- _Your objective_
Return, word for word, the lines of the listing below from the one with "Carbono a gerarem inúmeros benefícios" through the one with "confundir esses breves", and no other lines.

***** Record set

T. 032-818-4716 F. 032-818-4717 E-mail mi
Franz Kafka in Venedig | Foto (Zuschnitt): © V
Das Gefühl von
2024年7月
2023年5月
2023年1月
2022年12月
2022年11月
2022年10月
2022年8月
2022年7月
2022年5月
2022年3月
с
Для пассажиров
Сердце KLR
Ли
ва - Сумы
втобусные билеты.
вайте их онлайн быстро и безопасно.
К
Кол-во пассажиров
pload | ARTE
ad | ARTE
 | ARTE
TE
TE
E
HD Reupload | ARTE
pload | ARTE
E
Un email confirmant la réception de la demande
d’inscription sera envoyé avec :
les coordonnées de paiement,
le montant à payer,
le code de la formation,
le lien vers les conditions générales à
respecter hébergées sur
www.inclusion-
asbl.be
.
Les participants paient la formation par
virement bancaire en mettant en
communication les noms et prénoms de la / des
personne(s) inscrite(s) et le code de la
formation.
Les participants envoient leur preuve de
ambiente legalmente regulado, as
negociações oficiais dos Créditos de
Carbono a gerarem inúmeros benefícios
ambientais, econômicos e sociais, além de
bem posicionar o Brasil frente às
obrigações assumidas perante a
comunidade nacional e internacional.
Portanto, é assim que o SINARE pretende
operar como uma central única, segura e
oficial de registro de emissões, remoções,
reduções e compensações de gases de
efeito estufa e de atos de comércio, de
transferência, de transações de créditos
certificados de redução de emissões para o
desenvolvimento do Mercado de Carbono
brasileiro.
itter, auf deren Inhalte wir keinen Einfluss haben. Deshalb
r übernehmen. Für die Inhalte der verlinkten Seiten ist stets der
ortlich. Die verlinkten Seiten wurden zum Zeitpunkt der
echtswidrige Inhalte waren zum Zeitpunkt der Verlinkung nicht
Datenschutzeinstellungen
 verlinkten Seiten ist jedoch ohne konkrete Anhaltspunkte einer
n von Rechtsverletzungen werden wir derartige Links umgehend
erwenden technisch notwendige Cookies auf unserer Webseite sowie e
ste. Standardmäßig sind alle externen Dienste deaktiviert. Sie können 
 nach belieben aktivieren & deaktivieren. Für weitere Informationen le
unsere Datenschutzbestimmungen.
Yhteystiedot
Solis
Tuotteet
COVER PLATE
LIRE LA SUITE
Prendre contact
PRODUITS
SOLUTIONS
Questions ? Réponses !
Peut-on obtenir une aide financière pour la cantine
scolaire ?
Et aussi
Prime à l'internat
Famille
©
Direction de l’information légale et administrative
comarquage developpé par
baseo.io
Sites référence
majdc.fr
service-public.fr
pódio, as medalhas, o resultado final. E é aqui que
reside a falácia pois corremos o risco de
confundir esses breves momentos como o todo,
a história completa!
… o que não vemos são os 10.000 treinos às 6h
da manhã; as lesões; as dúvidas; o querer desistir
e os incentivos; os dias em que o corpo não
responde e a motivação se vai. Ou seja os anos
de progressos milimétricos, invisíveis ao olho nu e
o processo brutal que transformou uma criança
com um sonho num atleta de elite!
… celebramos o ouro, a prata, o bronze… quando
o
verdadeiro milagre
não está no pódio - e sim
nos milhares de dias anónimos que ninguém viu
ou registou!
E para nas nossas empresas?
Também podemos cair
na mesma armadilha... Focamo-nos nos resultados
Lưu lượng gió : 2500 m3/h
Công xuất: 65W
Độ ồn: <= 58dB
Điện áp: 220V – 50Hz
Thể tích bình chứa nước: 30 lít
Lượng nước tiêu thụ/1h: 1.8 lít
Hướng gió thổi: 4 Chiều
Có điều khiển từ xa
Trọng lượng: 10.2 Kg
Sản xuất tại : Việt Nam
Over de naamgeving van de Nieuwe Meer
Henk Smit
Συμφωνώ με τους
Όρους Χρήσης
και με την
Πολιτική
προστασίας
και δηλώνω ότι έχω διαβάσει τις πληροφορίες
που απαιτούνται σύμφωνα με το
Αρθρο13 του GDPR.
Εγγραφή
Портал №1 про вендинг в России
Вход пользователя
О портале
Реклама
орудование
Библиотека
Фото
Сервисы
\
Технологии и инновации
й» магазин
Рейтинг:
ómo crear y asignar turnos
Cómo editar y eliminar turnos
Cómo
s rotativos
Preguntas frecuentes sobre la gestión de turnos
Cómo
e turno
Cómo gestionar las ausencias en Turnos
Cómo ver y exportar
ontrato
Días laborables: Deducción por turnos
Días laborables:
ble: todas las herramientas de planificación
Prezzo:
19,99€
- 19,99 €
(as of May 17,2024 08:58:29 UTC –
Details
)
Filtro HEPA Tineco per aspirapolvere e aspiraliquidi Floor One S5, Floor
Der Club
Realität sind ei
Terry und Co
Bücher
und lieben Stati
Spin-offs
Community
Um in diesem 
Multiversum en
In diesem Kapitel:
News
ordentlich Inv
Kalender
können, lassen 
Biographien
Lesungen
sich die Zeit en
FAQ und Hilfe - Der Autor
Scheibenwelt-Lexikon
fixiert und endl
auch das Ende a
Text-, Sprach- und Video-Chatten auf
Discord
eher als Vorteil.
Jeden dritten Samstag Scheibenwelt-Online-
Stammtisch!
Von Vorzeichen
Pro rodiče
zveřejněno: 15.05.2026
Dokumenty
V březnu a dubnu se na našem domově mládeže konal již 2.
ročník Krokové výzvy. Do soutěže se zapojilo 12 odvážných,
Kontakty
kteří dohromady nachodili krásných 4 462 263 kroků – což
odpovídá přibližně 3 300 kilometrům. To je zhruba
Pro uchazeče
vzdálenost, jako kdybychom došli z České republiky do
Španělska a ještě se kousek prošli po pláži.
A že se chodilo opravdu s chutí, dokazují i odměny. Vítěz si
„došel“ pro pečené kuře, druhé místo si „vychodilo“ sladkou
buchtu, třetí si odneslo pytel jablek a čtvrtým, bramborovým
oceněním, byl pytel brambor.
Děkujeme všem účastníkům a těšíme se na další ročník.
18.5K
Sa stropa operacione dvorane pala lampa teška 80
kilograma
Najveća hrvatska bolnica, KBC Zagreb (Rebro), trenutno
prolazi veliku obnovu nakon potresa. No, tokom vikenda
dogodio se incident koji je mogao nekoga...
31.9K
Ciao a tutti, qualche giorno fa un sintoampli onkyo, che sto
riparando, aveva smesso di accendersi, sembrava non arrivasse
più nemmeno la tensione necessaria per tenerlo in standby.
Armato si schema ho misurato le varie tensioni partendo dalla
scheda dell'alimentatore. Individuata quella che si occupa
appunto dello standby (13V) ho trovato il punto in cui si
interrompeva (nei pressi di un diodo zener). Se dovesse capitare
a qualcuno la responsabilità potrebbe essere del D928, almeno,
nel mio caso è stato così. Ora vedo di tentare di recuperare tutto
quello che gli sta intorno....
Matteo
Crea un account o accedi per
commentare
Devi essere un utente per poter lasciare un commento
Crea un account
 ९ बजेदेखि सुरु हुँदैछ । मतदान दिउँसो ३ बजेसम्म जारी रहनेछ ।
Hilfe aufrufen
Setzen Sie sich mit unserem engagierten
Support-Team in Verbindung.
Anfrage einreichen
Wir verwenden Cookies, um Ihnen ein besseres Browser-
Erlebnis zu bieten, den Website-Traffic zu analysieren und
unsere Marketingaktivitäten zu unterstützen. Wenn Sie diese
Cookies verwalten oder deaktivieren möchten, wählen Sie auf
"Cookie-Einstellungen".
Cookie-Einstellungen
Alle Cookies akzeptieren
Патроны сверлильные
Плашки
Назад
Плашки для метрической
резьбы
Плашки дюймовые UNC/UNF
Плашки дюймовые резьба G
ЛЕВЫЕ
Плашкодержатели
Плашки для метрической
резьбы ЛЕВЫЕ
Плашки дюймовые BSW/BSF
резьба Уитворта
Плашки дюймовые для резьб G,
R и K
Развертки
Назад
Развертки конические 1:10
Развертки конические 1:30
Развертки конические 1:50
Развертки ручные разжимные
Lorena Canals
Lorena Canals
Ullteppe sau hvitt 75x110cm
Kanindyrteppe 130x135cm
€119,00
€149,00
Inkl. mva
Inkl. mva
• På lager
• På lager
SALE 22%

**********

- _Completed task_
Carbono a gerarem inúmeros benefícios
ambientais, econômicos e sociais, além de
bem posicionar o Brasil frente às
obrigações assumidas perante a
comunidade nacional e internacional.
Portanto, é assim que o SINARE pretende
operar como uma central única, segura e
oficial de registro de emissões, remoções,
reduções e compensações de gases de
efeito estufa e de atos de comércio, de
transferência, de transações de créditos
certificados de redução de emissões para o
desenvolvimento do Mercado de Carbono
brasileiro.
itter, auf deren Inhalte wir keinen Einfluss haben. Deshalb
r übernehmen. Für die Inhalte der verlinkten Seiten ist stets der
ortlich. Die verlinkten Seiten wurden zum Zeitpunkt der
echtswidrige Inhalte waren zum Zeitpunkt der Verlinkung nicht
Datenschutzeinstellungen
 verlinkten Seiten ist jedoch ohne konkrete Anhaltspunkte einer
n von Rechtsverletzungen werden wir derartige Links umgehend
erwenden technisch notwendige Cookies auf unserer Webseite sowie e
ste. Standardmäßig sind alle externen Dienste deaktiviert. Sie können 
 nach belieben aktivieren & deaktivieren. Für weitere Informationen le
unsere Datenschutzbestimmungen.
Yhteystiedot
Solis
Tuotteet
COVER PLATE
LIRE LA SUITE
Prendre contact
PRODUITS
SOLUTIONS
Questions ? Réponses !
Peut-on obtenir une aide financière pour la cantine
scolaire ?
Et aussi
Prime à l'internat
Famille
©
Direction de l’information légale et administrative
comarquage developpé par
baseo.io
Sites référence
majdc.fr
service-public.fr
pódio, as medalhas, o resultado final. E é aqui que
reside a falácia pois corremos o risco de
confundir esses breves momentos como o todo,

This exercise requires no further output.